- **WHAT YOU ARE ASKED TO DO**
The whole listing below is to be returned without alteration.

- **INPUT MATERIAL**
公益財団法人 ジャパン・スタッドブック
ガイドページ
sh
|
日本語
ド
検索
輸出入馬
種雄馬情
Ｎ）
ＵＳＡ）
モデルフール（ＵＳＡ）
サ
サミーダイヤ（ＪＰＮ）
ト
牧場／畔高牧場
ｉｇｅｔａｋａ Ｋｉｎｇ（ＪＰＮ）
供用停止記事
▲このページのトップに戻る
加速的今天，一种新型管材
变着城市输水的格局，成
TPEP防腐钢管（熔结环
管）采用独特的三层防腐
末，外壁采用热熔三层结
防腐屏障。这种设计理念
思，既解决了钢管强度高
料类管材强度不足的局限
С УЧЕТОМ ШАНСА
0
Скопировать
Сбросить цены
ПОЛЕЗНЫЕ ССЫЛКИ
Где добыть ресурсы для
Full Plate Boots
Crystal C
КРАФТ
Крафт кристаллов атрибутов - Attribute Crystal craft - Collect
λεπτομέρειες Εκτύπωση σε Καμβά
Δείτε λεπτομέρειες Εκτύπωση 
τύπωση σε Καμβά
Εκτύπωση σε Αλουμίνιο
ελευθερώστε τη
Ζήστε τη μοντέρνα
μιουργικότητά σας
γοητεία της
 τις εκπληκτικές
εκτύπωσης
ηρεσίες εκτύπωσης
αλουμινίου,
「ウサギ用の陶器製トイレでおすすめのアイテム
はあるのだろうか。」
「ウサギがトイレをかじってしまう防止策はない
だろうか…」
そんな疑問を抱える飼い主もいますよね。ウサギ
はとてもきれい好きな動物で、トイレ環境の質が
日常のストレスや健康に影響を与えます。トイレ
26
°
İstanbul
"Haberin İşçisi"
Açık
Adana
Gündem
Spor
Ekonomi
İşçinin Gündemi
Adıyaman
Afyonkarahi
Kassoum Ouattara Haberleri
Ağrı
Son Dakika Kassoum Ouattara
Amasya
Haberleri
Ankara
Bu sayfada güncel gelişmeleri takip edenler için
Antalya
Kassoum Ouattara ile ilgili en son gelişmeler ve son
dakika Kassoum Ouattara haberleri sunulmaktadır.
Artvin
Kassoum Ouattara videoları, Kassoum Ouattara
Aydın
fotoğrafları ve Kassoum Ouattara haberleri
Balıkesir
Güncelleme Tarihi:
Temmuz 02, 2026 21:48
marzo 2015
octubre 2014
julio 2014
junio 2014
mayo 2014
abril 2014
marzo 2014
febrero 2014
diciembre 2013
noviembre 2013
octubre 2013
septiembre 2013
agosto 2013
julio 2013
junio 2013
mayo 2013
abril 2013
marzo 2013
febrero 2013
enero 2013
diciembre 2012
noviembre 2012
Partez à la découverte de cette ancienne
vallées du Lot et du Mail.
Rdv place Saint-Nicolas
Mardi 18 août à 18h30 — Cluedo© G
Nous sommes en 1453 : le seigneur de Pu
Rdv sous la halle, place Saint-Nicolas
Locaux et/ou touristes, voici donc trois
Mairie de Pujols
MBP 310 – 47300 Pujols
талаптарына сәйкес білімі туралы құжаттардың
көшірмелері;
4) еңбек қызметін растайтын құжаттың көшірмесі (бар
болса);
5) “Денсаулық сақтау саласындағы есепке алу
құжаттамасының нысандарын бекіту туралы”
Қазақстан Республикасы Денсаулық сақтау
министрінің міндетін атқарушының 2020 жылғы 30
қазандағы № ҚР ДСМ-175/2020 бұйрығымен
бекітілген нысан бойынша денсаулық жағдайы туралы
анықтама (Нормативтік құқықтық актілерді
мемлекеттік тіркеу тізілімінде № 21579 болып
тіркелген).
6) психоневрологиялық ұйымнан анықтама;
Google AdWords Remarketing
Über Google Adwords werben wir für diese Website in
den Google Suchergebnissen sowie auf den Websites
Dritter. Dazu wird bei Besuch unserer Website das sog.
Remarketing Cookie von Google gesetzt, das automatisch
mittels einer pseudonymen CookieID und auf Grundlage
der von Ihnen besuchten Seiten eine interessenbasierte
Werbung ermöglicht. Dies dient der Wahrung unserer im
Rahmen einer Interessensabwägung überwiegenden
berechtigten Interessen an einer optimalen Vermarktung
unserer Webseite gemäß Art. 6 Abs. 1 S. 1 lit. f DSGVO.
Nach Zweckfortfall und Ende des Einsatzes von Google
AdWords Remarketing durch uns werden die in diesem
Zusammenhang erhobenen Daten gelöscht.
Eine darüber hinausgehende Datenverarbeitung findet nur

- **RESPONSE TO THIS EXERCISE**
公益財団法人 ジャパン・スタッドブック
ガイドページ
sh
|
日本語
ド
検索
輸出入馬
種雄馬情
Ｎ）
ＵＳＡ）
モデルフール（ＵＳＡ）
サ
サミーダイヤ（ＪＰＮ）
ト
牧場／畔高牧場
ｉｇｅｔａｋａ Ｋｉｎｇ（ＪＰＮ）
供用停止記事
▲このページのトップに戻る
加速的今天，一种新型管材
变着城市输水的格局，成
TPEP防腐钢管（熔结环
管）采用独特的三层防腐
末，外壁采用热熔三层结
防腐屏障。这种设计理念
思，既解决了钢管强度高
料类管材强度不足的局限
С УЧЕТОМ ШАНСА
0
Скопировать
Сбросить цены
ПОЛЕЗНЫЕ ССЫЛКИ
Где добыть ресурсы для
Full Plate Boots
Crystal C
КРАФТ
Крафт кристаллов атрибутов - Attribute Crystal craft - Collect
λεπτομέρειες Εκτύπωση σε Καμβά
Δείτε λεπτομέρειες Εκτύπωση 
τύπωση σε Καμβά
Εκτύπωση σε Αλουμίνιο
ελευθερώστε τη
Ζήστε τη μοντέρνα
μιουργικότητά σας
γοητεία της
 τις εκπληκτικές
εκτύπωσης
ηρεσίες εκτύπωσης
αλουμινίου,
「ウサギ用の陶器製トイレでおすすめのアイテム
はあるのだろうか。」
「ウサギがトイレをかじってしまう防止策はない
だろうか…」
そんな疑問を抱える飼い主もいますよね。ウサギ
はとてもきれい好きな動物で、トイレ環境の質が
日常のストレスや健康に影響を与えます。トイレ
26
°
İstanbul
"Haberin İşçisi"
Açık
Adana
Gündem
Spor
Ekonomi
İşçinin Gündemi
Adıyaman
Afyonkarahi
Kassoum Ouattara Haberleri
Ağrı
Son Dakika Kassoum Ouattara
Amasya
Haberleri
Ankara
Bu sayfada güncel gelişmeleri takip edenler için
Antalya
Kassoum Ouattara ile ilgili en son gelişmeler ve son
dakika Kassoum Ouattara haberleri sunulmaktadır.
Artvin
Kassoum Ouattara videoları, Kassoum Ouattara
Aydın
fotoğrafları ve Kassoum Ouattara haberleri
Balıkesir
Güncelleme Tarihi:
Temmuz 02, 2026 21:48
marzo 2015
octubre 2014
julio 2014
junio 2014
mayo 2014
abril 2014
marzo 2014
febrero 2014
diciembre 2013
noviembre 2013
octubre 2013
septiembre 2013
agosto 2013
julio 2013
junio 2013
mayo 2013
abril 2013
marzo 2013
febrero 2013
enero 2013
diciembre 2012
noviembre 2012
Partez à la découverte de cette ancienne
vallées du Lot et du Mail.
Rdv place Saint-Nicolas
Mardi 18 août à 18h30 — Cluedo© G
Nous sommes en 1453 : le seigneur de Pu
Rdv sous la halle, place Saint-Nicolas
Locaux et/ou touristes, voici donc trois
Mairie de Pujols
MBP 310 – 47300 Pujols
талаптарына сәйкес білімі туралы құжаттардың
көшірмелері;
4) еңбек қызметін растайтын құжаттың көшірмесі (бар
болса);
5) “Денсаулық сақтау саласындағы есепке алу
құжаттамасының нысандарын бекіту туралы”
Қазақстан Республикасы Денсаулық сақтау
министрінің міндетін атқарушының 2020 жылғы 30
қазандағы № ҚР ДСМ-175/2020 бұйрығымен
бекітілген нысан бойынша денсаулық жағдайы туралы
анықтама (Нормативтік құқықтық актілерді
мемлекеттік тіркеу тізілімінде № 21579 болып
тіркелген).
6) психоневрологиялық ұйымнан анықтама;
Google AdWords Remarketing
Über Google Adwords werben wir für diese Website in
den Google Suchergebnissen sowie auf den Websites
Dritter. Dazu wird bei Besuch unserer Website das sog.
Remarketing Cookie von Google gesetzt, das automatisch
mittels einer pseudonymen CookieID und auf Grundlage
der von Ihnen besuchten Seiten eine interessenbasierte
Werbung ermöglicht. Dies dient der Wahrung unserer im
Rahmen einer Interessensabwägung überwiegenden
berechtigten Interessen an einer optimalen Vermarktung
unserer Webseite gemäß Art. 6 Abs. 1 S. 1 lit. f DSGVO.
Nach Zweckfortfall und Ende des Einsatzes von Google
AdWords Remarketing durch uns werden die in diesem
Zusammenhang erhobenen Daten gelöscht.
Eine darüber hinausgehende Datenverarbeitung findet nur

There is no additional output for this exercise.